In-memory software design 2025 - Applied to energy

Published on Saturday, 15 February 2025

In-memory software design

In the last blog, In-memory performance in 2025 we looked at a simple design for an energy aggregation system to aggregate 9.8 GB of 100'000 trades rolled out and saw we got about 40 GB/s performance.

I upped the numbers of trades to 500'000 trades (rolled out over quarter hours, with average trade length of 120 days in quarter hours) and validated that on a ~50 GB dataset, we are running at ~1200 ms for the complete aggregation, confirming a linear scaling of the compute time.

But this brings us to a point where on commodity hardware, we are running our aggregations over 1 second in duration. So how can we improve this? This time, instead of trying to brute force, let's bring in some other techniques from databases: Indexes!

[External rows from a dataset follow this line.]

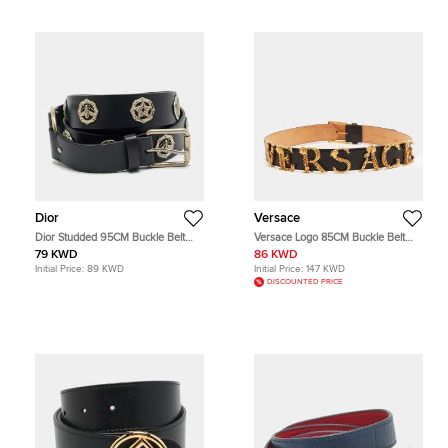
Dior
Versace
Dior Studded 95CM Buckle Belt
Versace Logo 85CM Buckle Belt
Black Leather
Black Leather
79 KWD
86 KWD
Initial Price:
89 KWD
Initial Price:
147 KWD
DISCOUNTED PRICE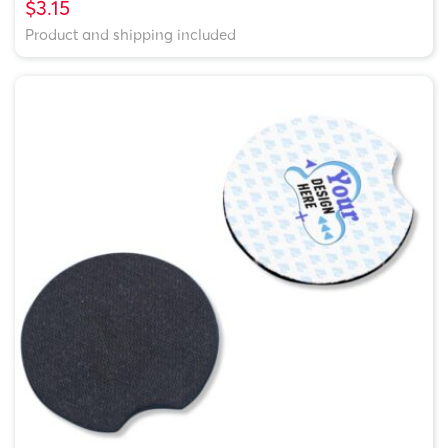
$3.15
Product and shipping included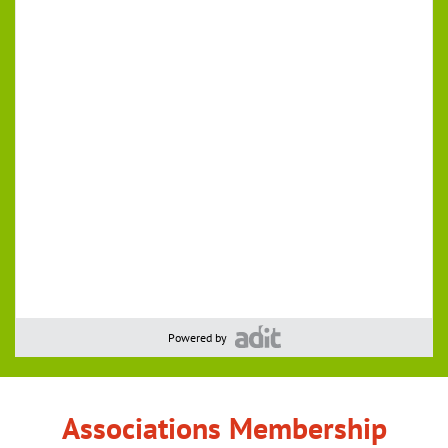
Powered by
Associations Membership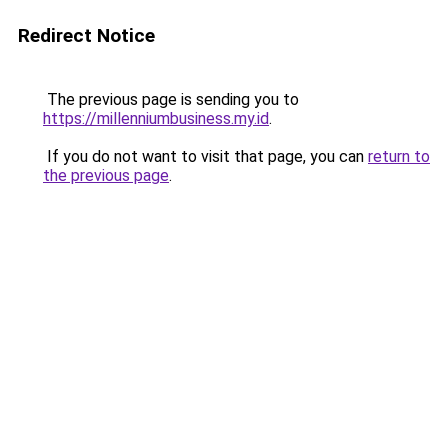
Redirect Notice
The previous page is sending you to
https://millenniumbusiness.my.id
.
If you do not want to visit that page, you can
return to
the previous page
.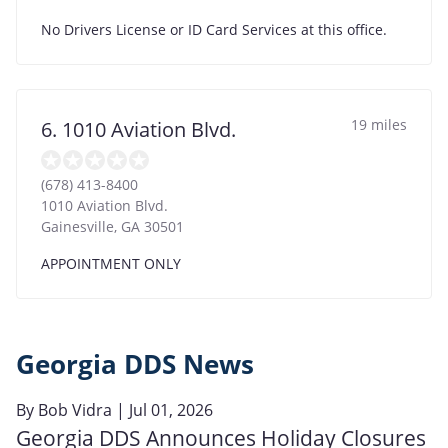
No Drivers License or ID Card Services at this office.
19 miles
6. 1010 Aviation Blvd.
(678) 413-8400
1010 Aviation Blvd.
Gainesville
,
GA
30501
APPOINTMENT ONLY
Georgia DDS News
By
Bob Vidra
| Jul 01, 2026
Georgia DDS Announces Holiday Closures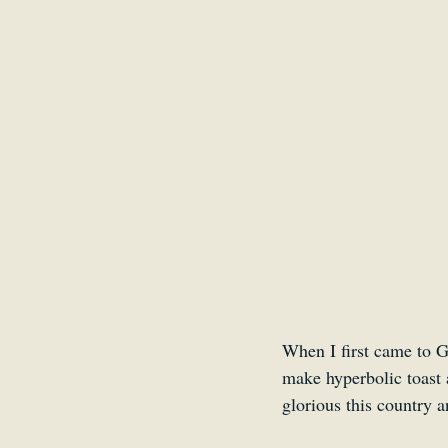
Belgium
Antwerp
When I first came to G
make hyperbolic toast 
glorious this country a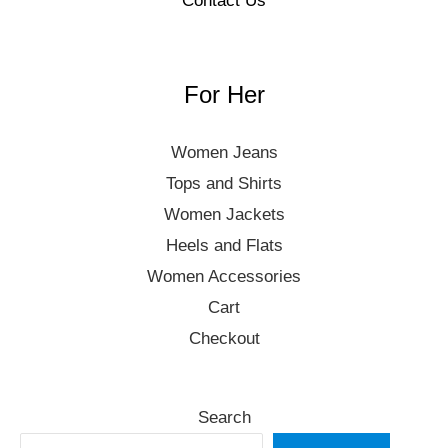
Contact Us
For Her
Women Jeans
Tops and Shirts
Women Jackets
Heels and Flats
Women Accessories
Cart
Checkout
Search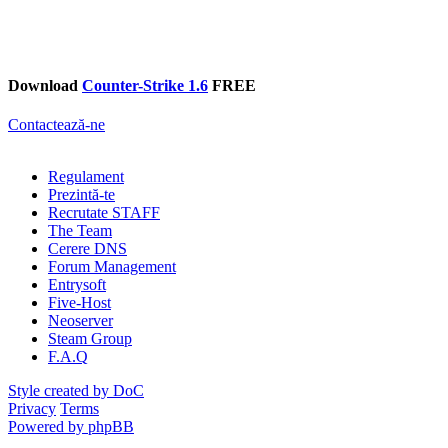
Download
Counter-Strike 1.6
FREE
Contactează-ne
Regulament
Prezintă-te
Recrutate STAFF
The Team
Cerere DNS
Forum Management
Entrysoft
Five-Host
Neoserver
Steam Group
F.A.Q
Style created by DoC
Privacy
Terms
Powered by phpBB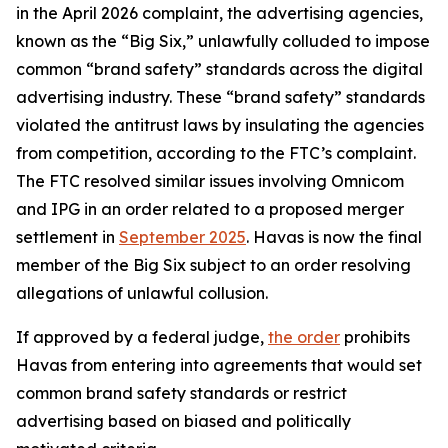
in the April 2026 complaint, the advertising agencies,
known as the “Big Six,” unlawfully colluded to impose
common “brand safety” standards across the digital
advertising industry. These “brand safety” standards
violated the antitrust laws by insulating the agencies
from competition, according to the FTC’s complaint.
The FTC resolved similar issues involving Omnicom
and IPG in an order related to a proposed merger
settlement in
September 2025
. Havas is now the final
member of the Big Six subject to an order resolving
allegations of unlawful collusion.
If approved by a federal judge,
the order
prohibits
Havas from entering into agreements that would set
common brand safety standards or restrict
advertising based on biased and politically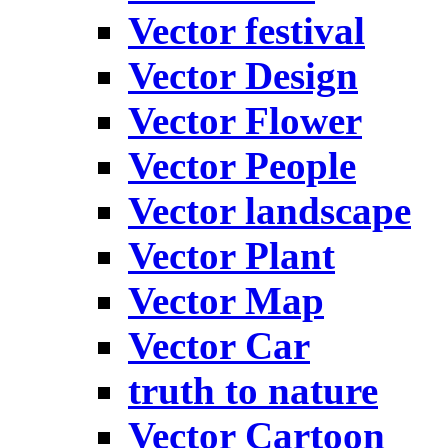
Vector festival
Vector Design
Vector Flower
Vector People
Vector landscape
Vector Plant
Vector Map
Vector Car
truth to nature
Vector Cartoon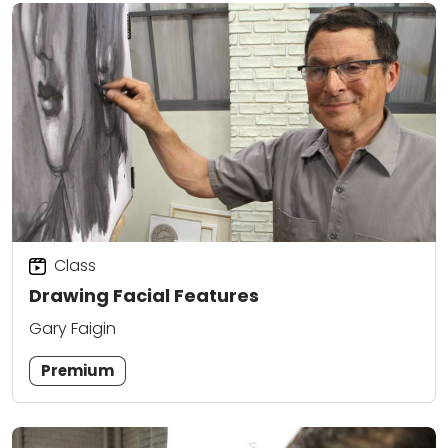
Class
Drawing Facial Features
Gary Faigin
Premium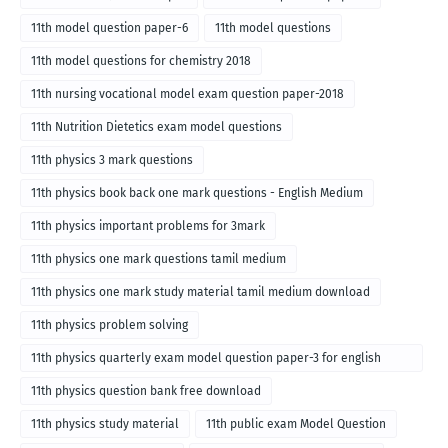
11th model question paper-6
11th model questions
11th model questions for chemistry 2018
11th nursing vocational model exam question paper-2018
11th Nutrition Dietetics exam model questions
11th physics 3 mark questions
11th physics book back one mark questions - English Medium
11th physics important problems for 3mark
11th physics one mark questions tamil medium
11th physics one mark study material tamil medium download
11th physics problem solving
11th physics quarterly exam model question paper-3 for english
medium
11th physics question bank free download
11th physics study material
11th public exam Model Question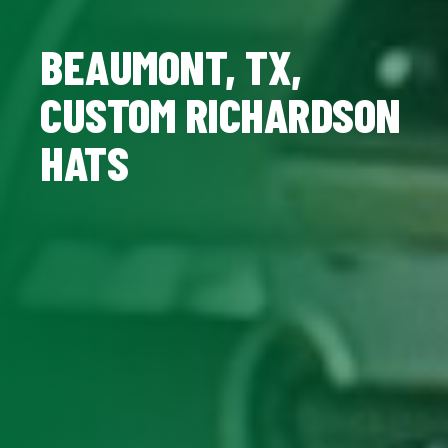
BEAUMONT, TX,
CUSTOM RICHARDSON
HATS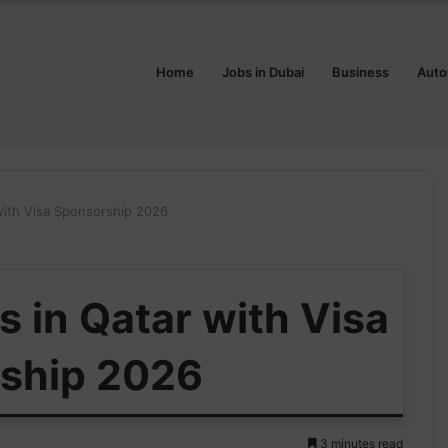
Home
Jobs in Dubai
Business
Auto
ith Visa Sponsorship 2026
 in Qatar with Visa
ship 2026
3 minutes read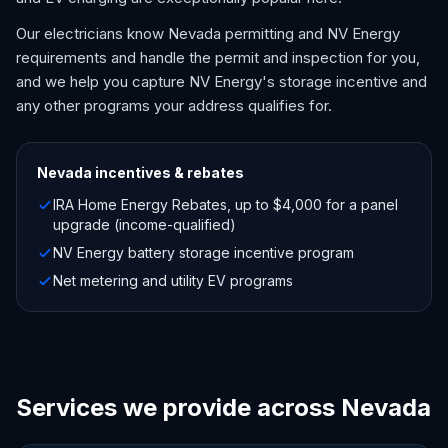
Our electricians know Nevada permitting and NV Energy
requirements and handle the permit and inspection for you,
and we help you capture NV Energy's storage incentive and
any other programs your address qualifies for.
Nevada
incentives & rebates
IRA Home Energy Rebates, up to $4,000 for a panel
upgrade (income-qualified)
NV Energy battery storage incentive program
Net metering and utility EV programs
Services we provide across Nevada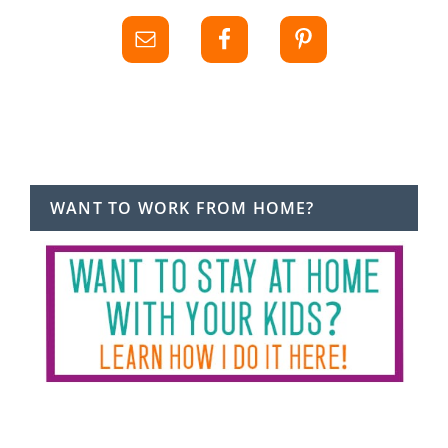
WANT TO WORK FROM HOME?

Simple indexes for in-memory aggregations

For our use case, we are going to look at two meta-data properties on our trades, Trader and Delivery area, but the concept scales efficiently to large collections of meta-data, because we are dealing with such a small amounts of Trades (500k).

Building the index

We can generate at insertion a set for each meta-data, trader and delivery area.

    // =================
    // 2) Build Indexes
    // =================
    // We'll do single-attribute indexes: trader -> set of tradeIDs, area -> set of tradeIDs
    // For large data, consider using std::vector<size_t> sorted, or some other structure.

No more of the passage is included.